Available data
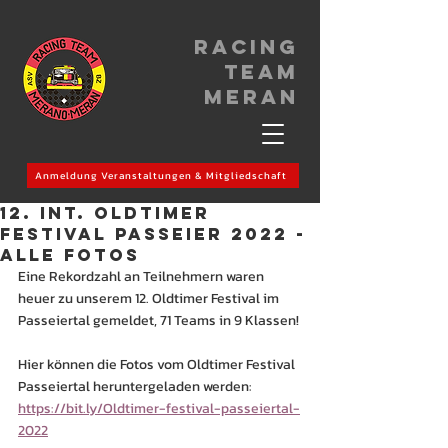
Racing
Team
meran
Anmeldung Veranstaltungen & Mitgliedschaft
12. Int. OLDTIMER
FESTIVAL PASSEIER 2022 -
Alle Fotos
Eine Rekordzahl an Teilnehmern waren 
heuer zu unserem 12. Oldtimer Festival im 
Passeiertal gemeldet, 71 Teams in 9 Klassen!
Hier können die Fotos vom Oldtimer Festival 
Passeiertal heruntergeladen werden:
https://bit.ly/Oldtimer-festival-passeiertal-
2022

Work item
Output only the lines running from the line with "Anmeldung Veranstaltungen & Mitgliedschaft" through the final line of the data, inclusive.

Exercise response
Anmeldung Veranstaltungen & Mitgliedschaft
12. Int. OLDTIMER
FESTIVAL PASSEIER 2022 -
Alle Fotos
Eine Rekordzahl an Teilnehmern waren 
heuer zu unserem 12. Oldtimer Festival im 
Passeiertal gemeldet, 71 Teams in 9 Klassen!
Hier können die Fotos vom Oldtimer Festival 
Passeiertal heruntergeladen werden:
https://bit.ly/Oldtimer-festival-passeiertal-
2022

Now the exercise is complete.